На мой взгляд, сама В. Гудкова с полным правом может претендовать на лавры основательницы одной околонаучной дисциплины, которую следовало бы назвать “паратекстологией”. Речь идет о ее публикации переписки Булгакова и П. Попова в № 2 журнала “Новый мир” за 1987 г. Слов нет, на заре перестройки (да и сейчас) не всегда можно было сверить публикации с архивными первоисточниками, поправить все замеченные в процессе набора опечатки и ошибки. Но почему В. Гудковой пришла фантазия в булгаковское письмо Попову от 5 октября 1936 г. включить обширный фрагмент из датированного тем же числом булгаковского письма Я. Леонтьеву, остается загадкой и сегодня. Она сама никак ее не прояснила в вышедшем в 1990 г. 5-м томе Собрания сочинений Булгакова в 5 томах, где поместила избранные письма писателя, в том числе упомянутое письмо Попову, но уже без злополучного “леонтьевского” фрагмента. Традицию достойно продолжила высокочтимая В. Гудковой М. Чудакова при публикации повести “Собачье сердце” в № 6 журнала “Знамя” за 1987 г. Покойный В. Лакшин рассказывал мне историю этой публикации. Инициатором был он. Взял одно из западных изданий повести, поправил очевидные опечатки (не претендуя на подготовку текста), заслал в набор и укатил в очередную загранпоездку (как помнится, в Италию). В его отсутствие Чудакова сумела убедить тогдашнего ответственного секретаря редколлегии допустить ее к корректуре, сделать подготовителем текста и снабдить публикацию ее же послесловием наряду с лакшинским предисловием. Чудакова настояла на внесении четырех исправлений в набранный текст, будто бы по архивным рукописям (не указав, каким: ведь сохранилось несколько редакций повести). Когда вносили эти исправления, дополнительно сделали две ошибки, которые так и остались в опубликованном тексте. В. Гудкова во 2-м томе булгаковского 5-томника, публикуя “Собачье сердце” по архивным рукописям (машинописям), предпочитает вообще ничего не говорить о текстологии чудаковской публикации, чтобы не пришлось писать, что ни к одному из архивных источников она на самом деле не восходит.

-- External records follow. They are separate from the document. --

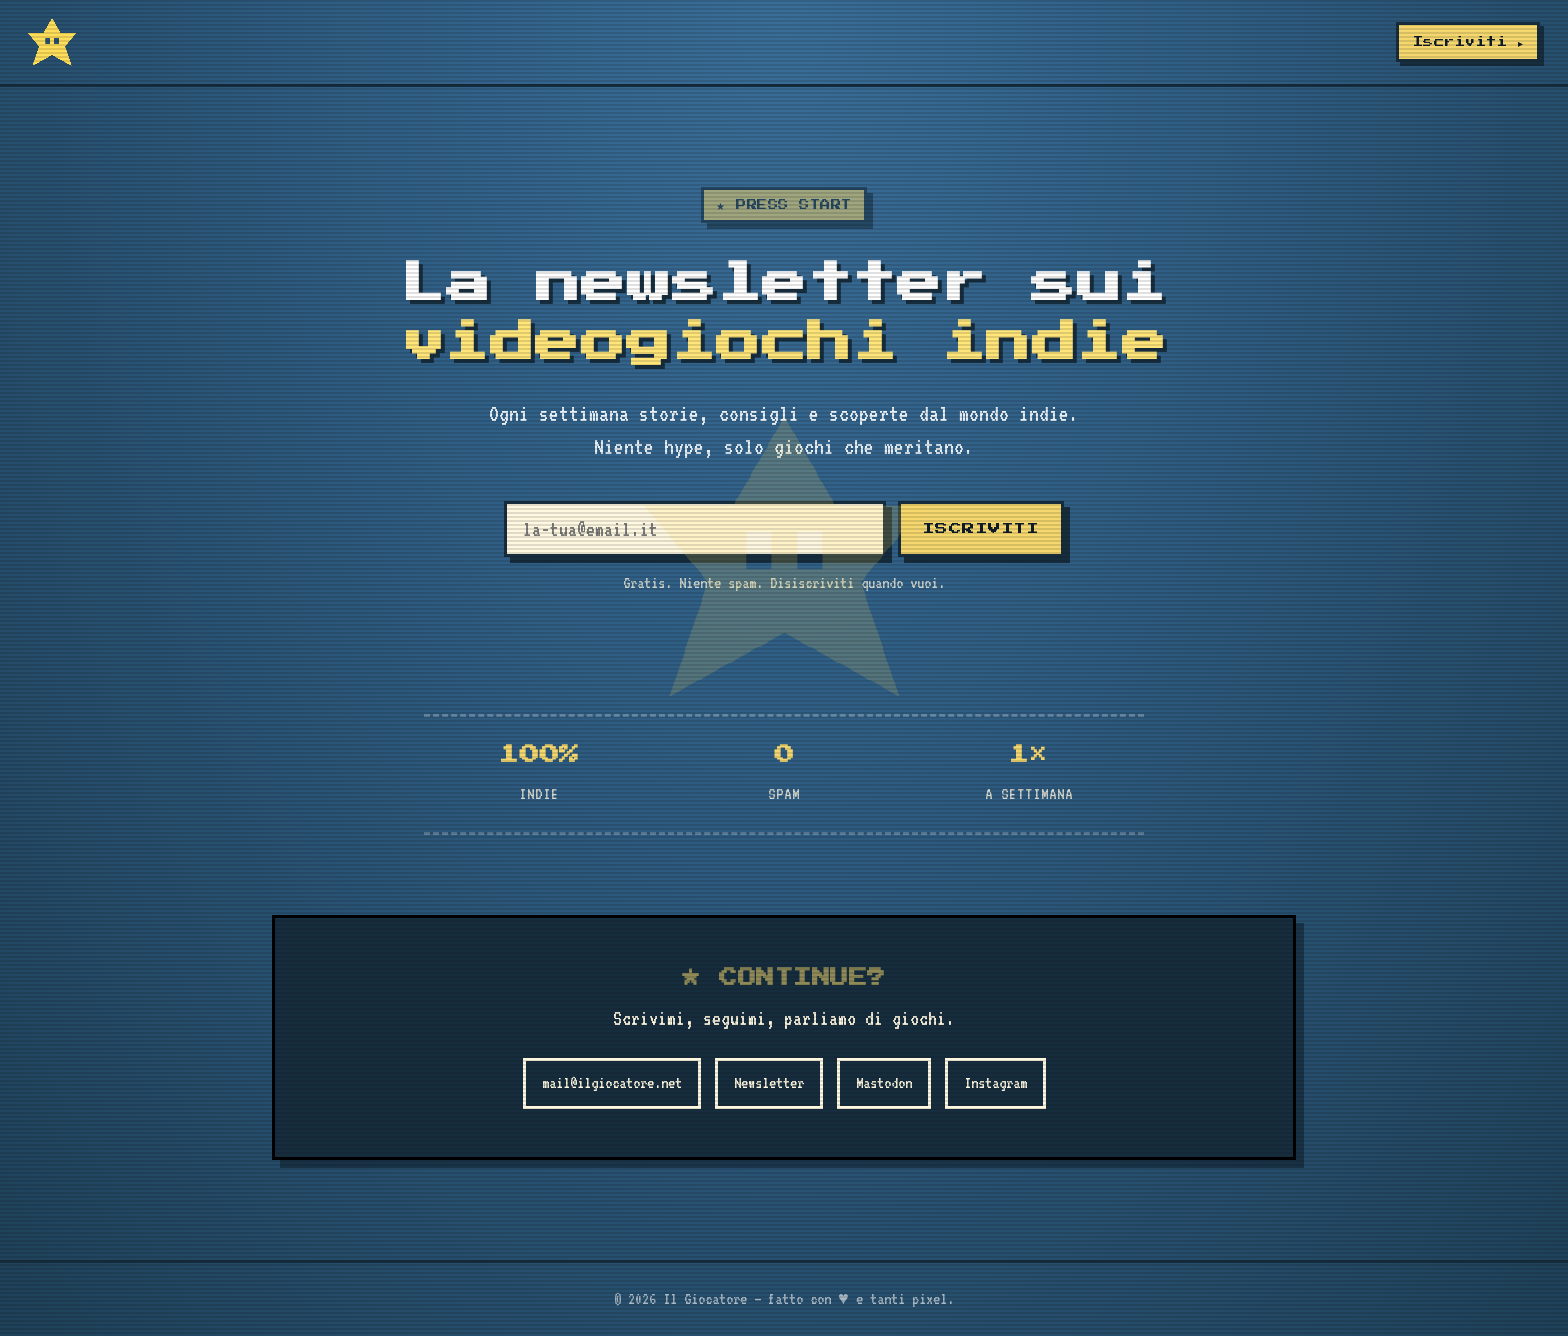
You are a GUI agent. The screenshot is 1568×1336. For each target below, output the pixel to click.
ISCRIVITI (981, 529)
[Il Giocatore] (52, 42)
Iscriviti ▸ (1468, 42)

Беда в том, что у нас отношение рецензента к книге или публикации в подавляющем большинстве случаев определяется его отношением к личности автора. Если автор, по мнению рецензента, достойный человек, то и книга у него замечательная. А если, наоборот, несимпатичный, то и книжка никудышная. Подобный подход особенно укоренился в советский период, хотя, думается, был распространен, пусть не в той мере, и в дореволюционной России. Он откровенно мифологичен и по сути тоталитарен. В посттоталитарной России, оказывается, такие рецензии успешно существуют и пользуются спросом. Текст рецензируемого произведения в этом случае скорее мешает. Поэтому от него надо как можно скорее уйти, погрузившись в общие рассуждения, будто бы с ним связанные. Рецензия В. Гудковой как раз и представляет собой образец мифологической рецензии.